Biegelsen, however, said that termination of the deal reduces Abbott's "growth profile" and financial flexibility.

And he projected potential offers for the diagnostics units could come in the future.

"Although [Abbott] indicated they will manage the diagnostics business for the long-term, we believe there were other bidders leading up to the time of the original agreement with GE and these bidders may re-emerge," Biegelsen wrote in his report.

He noted also that the Dallas facility has been cleared by third-party inspectors, and that the FDA letter doesn't prevent launch of new products by Abbott and does not impact any other of its units.

In other acquisition news:

• Microchip Biotechnologies (MBI; Dublin, California) reported acquiring what it called "key" patent rights from Pathwork Diagnostics (Sunnyvale, California) for sample injection structures in microfluidic separations. Financial terms of the transaction were not released.

The pending patent relates to sample injection structures and methods for defining accurate volumes of material for microfluidic separations.

"The addition of this intellectual property to our patent portfolio builds upon our strong patent position in microfluidic devices for life science, applied sciences, and diagnostic products," said Dr. Stevan Jovanovich, president/CEO of MBI. MBI is an early-stage company developing nanofluidic sample preparation and analytical instrumentation for life sciences, applied sciences and diagnostics markets, based on its NanoBioProcessor platform and associated Microscale-on-Chip-Valves.

The acquired pending patent was held previously by Predicant Biosciences, which in a 2006 merger became Pathwork, a genomics-based company focused on oncology diagnostics. Pathwork combines microarray technology with proprietary informatics to provide clinically actionable information in a robust and reproducible manner.

The company's first test — the Pathwork Tissue of Origin Test, under FDA review — is expected to aid in the diagnosis of patients with uncertain primary cancers, in which a tumor's origin cannot be readily identified.

• Quidel (San Diego), a provider of rapid point-of-care diagnostic tests, reported gaining exclusive, worldwide licenses to the antiviral resistance microarray-based influenza detection technology (AVR-Chip) and to the microarray-based influenza B detection technology (BChip), developed by scientists at the University of Colorado at Boulder (CU-Boulder) in collaboration with the U.S. Centers for Disease Control and Prevention (Atlanta). Terms of the licensing deal were not disclosed.

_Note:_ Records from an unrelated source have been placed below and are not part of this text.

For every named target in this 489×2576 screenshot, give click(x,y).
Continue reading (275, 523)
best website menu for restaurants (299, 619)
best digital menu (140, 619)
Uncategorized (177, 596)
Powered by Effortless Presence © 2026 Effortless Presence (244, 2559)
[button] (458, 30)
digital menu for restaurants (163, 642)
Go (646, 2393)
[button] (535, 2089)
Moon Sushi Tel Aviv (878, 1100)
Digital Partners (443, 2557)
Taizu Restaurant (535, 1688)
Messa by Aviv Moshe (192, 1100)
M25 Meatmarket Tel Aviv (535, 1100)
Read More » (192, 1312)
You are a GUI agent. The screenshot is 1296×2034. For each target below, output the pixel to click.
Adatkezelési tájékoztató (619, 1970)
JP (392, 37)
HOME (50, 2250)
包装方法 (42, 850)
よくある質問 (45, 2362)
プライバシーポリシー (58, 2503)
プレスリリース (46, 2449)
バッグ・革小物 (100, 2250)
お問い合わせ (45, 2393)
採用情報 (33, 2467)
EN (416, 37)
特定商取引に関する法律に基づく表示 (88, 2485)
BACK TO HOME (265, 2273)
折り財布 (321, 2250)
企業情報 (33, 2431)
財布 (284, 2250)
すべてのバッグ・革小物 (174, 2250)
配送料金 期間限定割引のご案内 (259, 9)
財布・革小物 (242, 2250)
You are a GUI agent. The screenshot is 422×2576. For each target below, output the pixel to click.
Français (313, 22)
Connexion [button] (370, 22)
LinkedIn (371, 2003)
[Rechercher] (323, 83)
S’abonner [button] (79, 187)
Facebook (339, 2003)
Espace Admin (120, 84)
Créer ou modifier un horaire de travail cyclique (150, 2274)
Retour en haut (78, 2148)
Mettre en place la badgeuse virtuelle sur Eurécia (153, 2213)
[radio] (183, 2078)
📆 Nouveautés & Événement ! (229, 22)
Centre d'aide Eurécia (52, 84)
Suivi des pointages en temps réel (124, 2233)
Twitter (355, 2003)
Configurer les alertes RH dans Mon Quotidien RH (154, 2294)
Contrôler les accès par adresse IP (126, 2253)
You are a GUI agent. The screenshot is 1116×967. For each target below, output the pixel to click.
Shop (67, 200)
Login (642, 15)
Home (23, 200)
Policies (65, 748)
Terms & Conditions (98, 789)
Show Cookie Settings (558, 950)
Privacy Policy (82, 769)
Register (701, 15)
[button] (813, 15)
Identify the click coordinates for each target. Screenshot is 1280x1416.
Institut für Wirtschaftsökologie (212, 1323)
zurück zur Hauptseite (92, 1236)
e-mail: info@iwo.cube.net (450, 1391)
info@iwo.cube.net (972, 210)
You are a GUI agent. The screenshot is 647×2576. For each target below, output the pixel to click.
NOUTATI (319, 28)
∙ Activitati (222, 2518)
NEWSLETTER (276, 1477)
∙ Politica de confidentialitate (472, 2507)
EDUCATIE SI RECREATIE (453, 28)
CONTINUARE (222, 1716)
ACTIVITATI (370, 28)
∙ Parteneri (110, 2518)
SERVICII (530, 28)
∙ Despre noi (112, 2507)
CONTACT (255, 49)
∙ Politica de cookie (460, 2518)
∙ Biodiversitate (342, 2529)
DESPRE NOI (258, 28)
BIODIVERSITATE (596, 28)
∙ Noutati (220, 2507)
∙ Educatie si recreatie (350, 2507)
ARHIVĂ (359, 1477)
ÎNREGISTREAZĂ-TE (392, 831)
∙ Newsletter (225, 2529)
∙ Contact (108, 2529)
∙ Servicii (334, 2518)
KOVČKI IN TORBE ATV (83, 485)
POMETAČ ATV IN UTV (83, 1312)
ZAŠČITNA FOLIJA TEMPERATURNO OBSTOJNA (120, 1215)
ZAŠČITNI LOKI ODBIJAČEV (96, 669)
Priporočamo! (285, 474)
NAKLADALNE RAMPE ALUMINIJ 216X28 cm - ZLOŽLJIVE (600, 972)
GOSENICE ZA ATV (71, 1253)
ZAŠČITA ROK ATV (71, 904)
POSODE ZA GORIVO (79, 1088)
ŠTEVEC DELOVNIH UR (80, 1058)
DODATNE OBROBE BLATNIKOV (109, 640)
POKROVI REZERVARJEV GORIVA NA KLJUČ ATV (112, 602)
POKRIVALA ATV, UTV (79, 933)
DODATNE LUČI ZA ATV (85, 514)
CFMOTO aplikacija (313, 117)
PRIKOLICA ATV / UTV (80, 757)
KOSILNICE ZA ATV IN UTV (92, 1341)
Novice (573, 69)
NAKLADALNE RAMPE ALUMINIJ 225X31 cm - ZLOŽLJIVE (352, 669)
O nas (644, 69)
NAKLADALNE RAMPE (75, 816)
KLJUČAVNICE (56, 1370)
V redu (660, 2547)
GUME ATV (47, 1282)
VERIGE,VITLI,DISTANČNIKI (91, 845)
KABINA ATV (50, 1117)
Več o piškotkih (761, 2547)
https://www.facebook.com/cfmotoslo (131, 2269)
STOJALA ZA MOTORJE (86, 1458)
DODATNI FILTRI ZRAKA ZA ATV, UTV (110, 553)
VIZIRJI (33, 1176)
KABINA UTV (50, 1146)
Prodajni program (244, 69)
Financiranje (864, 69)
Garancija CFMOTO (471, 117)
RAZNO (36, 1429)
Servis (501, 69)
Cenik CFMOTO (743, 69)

Caren Mason, president/CEO of Quidel, said, "Exclusive access to molecular-based technologies for influenza B diagnostics, and for detection of antiviral resistance, greatly complements our ongoing progress with our MChip technology for influenza A, which was licensed in December 2006 from CU-Boulder. These licenses also reinforce our commitment to market leadership in rapid point-of-care influenza diagnostics."

The AVR-Chip is used to identify mutations that may confer resistance to antiviral reagents and facilitate proper influenza treatment decisions. The ability to identify antiviral susceptibility is important for global monitoring of influenza patterns, and for directing physicians toward better treatment decisions.

Quidel's portfolio includes tests that aid in the diagnosis of several disease or condition states, with a focus on the physician office lab and acute care markets. Its Specialty Products Group develops research products in the fields of oncology and bone health with potential future point-of-care applications.

• Qiagen (Venlo, the Netherlands) and Digene (Gaithersburg, Maryland) reported expiration of the Hart-Scott-Rodino Antitrust waiting period, thus completing the preclosing antitrust review process, a key condition required for deal close.

The companies on June 3 disclosed the agreement for Qiagen to acquire Digene in a deal valued at $1.6 billion, 55% in cash and 45% in Qiagen stock. The deal will carry Qiagen into sectors for testing of cervical cancer and sexually transmitted diseases.